Why do we need a Unique key when we have a Primary key?



  • I tried to Google this question but all I found were differences between primary and unique keys, why do we actually need a unique key when we have a primary key that can identify any single record, could someone provide an example to explain this or maybe provide a link that explains this.



  • Why do we actually need a unique key when we have a primary key?

    Short answer -- You don't.

    Long answer:

    In MySQL, the PRIMARY KEY is a UNIQUE key is an INDEX.

    There is only one PRIMARY KEY; its main function is to uniquely identify each row.

    A UNIQUE key is allowed to contain a column that is NULLable.

    UNIQUE is a uniqueness constraint and an Index.

    Any flavor of an index may include multiple columns; the order of the columns in the definition matters. (The order of conditions in a WHERE clause does not matter.)

    A FOREIGN KEY is a CONSTRAINT and it implicitly creates an INDEX if there is not already one that works for the constraint.

    Each of these pairs is redundant; Drop the second:

    PRIMARY KEY (a)
    UNIQUE (a)
    

    INDEX(c,d)
    INDEX(c)

    UNIQUE(e)
    UNIQUE(e,f)

    UNIQUE(h)
    UNIQUE(g,h) -- or consider making changing to INDEX(g,h)

    If you build a table without a PRIMARY KEY but with a UNIQUE key, consider changing "unique" to "primary key".

    It is very rare for a table to need 3 UNIQUE keys (including the PK); rethink the schema.

    Some programmers always have an AUTO_INCREMENT (usually named id) as the PRIMARY KEY. But this is not always necessary, and it sometimes interferes with performance.

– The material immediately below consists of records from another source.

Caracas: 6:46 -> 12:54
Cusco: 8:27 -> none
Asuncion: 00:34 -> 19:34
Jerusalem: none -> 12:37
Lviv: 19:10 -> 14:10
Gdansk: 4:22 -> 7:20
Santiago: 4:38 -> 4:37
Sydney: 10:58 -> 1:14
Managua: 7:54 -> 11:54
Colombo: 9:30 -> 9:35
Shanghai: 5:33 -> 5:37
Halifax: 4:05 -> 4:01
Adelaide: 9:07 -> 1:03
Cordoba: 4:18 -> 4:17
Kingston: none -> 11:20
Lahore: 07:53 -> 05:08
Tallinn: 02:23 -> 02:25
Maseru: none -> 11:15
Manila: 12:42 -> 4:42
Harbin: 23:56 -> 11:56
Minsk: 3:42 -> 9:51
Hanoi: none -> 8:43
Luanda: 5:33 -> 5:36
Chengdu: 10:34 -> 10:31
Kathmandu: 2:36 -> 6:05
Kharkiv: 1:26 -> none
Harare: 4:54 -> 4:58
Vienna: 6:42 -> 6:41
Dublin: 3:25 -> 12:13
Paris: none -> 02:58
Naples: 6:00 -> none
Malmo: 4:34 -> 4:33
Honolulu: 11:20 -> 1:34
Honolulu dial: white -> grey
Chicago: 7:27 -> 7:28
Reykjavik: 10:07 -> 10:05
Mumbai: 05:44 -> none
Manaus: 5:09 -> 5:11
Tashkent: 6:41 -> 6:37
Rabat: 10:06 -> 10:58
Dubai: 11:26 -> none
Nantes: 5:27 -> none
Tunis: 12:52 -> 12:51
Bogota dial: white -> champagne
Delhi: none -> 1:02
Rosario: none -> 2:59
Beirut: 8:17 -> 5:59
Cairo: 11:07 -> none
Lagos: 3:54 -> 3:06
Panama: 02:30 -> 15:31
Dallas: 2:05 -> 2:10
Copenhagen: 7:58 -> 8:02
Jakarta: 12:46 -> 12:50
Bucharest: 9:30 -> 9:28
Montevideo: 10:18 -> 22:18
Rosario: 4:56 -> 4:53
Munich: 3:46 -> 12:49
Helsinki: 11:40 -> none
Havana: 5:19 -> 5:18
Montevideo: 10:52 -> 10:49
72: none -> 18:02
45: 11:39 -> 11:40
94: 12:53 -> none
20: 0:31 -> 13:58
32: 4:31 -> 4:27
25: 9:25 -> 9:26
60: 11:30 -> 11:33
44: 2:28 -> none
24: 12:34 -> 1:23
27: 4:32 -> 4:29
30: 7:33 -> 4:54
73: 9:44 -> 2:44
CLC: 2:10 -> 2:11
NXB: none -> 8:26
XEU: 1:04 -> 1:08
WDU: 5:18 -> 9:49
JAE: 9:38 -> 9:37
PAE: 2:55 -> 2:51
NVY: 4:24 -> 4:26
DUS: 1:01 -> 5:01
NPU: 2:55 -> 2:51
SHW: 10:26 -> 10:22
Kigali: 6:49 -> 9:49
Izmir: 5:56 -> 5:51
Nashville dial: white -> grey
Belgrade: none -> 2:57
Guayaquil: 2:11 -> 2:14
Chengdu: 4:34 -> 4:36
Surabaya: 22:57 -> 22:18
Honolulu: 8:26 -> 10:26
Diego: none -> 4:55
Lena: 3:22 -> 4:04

    Caveat: Some of the above statements may not apply to RDBMSs other than MySQL and MariaDB.

    Caveat: Index-prefixing, Partitioning, and a few other obscure things are not covered above.

    Two common cases for a PK + a UNIQUE:

    • Lookup table (for 'normalizing'): The table has an id (auto_increment, PK) and a string (Unique).
    • Many-to-mapping table: Two columns, each being an id into some other table. The PK would be the pair of columns in some order; the UNIQUE would be the pair in the other order. (Technically, a plain INDEX suffices for that second index.)